*Work order*: Your answer must be every line of the data that holds the string "Banking".

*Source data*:
##############################

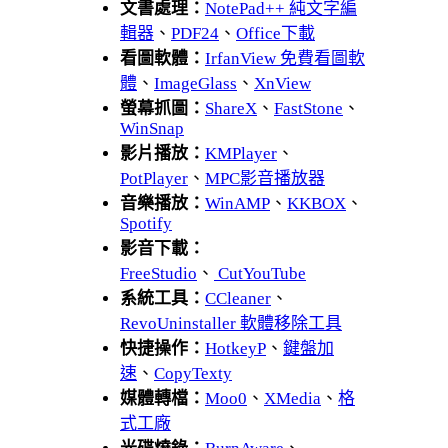
文書處理：
NotePad++ 純文字編
輯器
、
PDF24
、
Office下載
看圖軟體：
IrfanView 免費看圖軟
體
、
ImageGlass
、
XnView
螢幕抓圖：
ShareX
、
FastStone
、
WinSnap
影片播放：
KMPlayer
、
PotPlayer
、
MPC影音播放器
音樂播放：
WinAMP
、
KKBOX
、
Spotify
影音下載：
FreeStudio
、
CutYouTube
系統工具：
CCleaner
、
RevoUninstaller 軟體移除工具
快捷操作：
HotkeyP
、
鍵盤加
速
、
CopyTexty
媒體轉檔：
Moo0
、
XMedia
、
格
式工廠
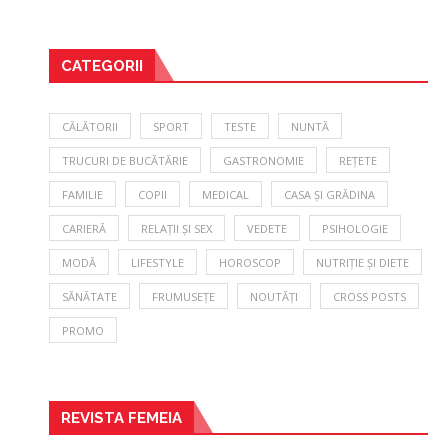
CATEGORII
CĂLĂTORII
SPORT
TESTE
NUNTĂ
TRUCURI DE BUCĂTĂRIE
GASTRONOMIE
REȚETE
FAMILIE
COPII
MEDICAL
CASA ȘI GRĂDINA
CARIERĂ
RELAȚII ȘI SEX
VEDETE
PSIHOLOGIE
MODĂ
LIFESTYLE
HOROSCOP
NUTRIȚIE ȘI DIETE
SĂNĂTATE
FRUMUSEȚE
NOUTĂȚI
CROSS POSTS
PROMO
REVISTA FEMEIA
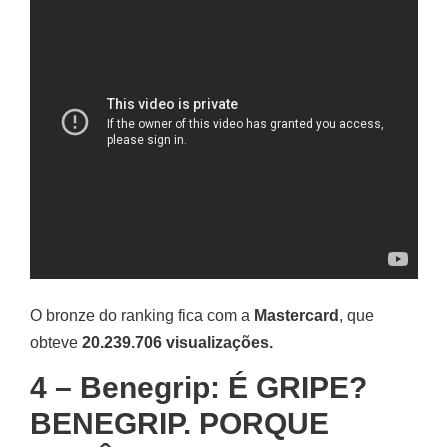
O bronze do ranking fica com a
Mastercard
, que
obteve
20.239.706 visualizações.
4 – Benegrip: É GRIPE?
BENEGRIP. PORQUE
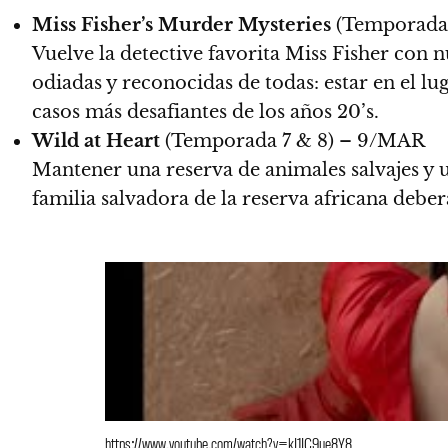
Miss Fisher’s Murder Mysteries
(Temporada
Vuelve la detective favorita Miss Fisher con 
odiadas y reconocidas de todas: estar en el l
casos más desafiantes de los años 20’s.
Wild at Heart
(Temporada 7 & 8) – 9/MAR
Mantener una reserva de animales salvajes y u
familia salvadora de la reserva africana debe
https://www.youtube.com/watch?v=kJ1JC9ue8Y8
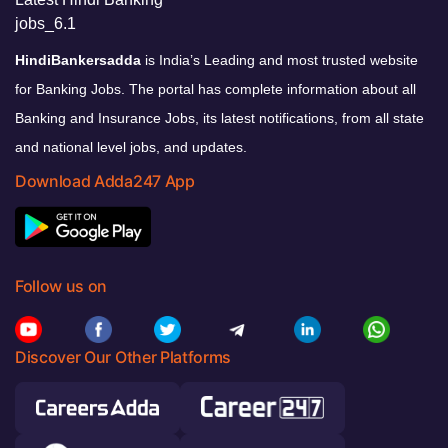
HindiBankersadda
is India’s Leading and most trusted website
for Banking Jobs. The portal has complete information about all
Banking and Insurance Jobs, its latest notifications, from all state
and national level jobs, and updates.
Download Adda247 App
Follow us on
Discover Our Other Platforms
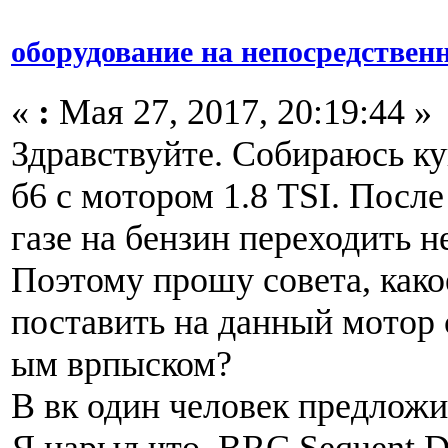
оборудование на непосредствен
«
:
Мая 27, 2017, 20:19:44 »
Здравствуйте. Собираюсь ку
б6 с мотором 1.8 TSI. После
газе на бензин переходить н
Поэтому прошу совета, как
поставить на данный мотор 
ым врпыском?
В вк один человек предложил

##############################

*Response area*:
for Banking Jobs. The portal has complete information about all
Banking and Insurance Jobs, its latest notifications, from all state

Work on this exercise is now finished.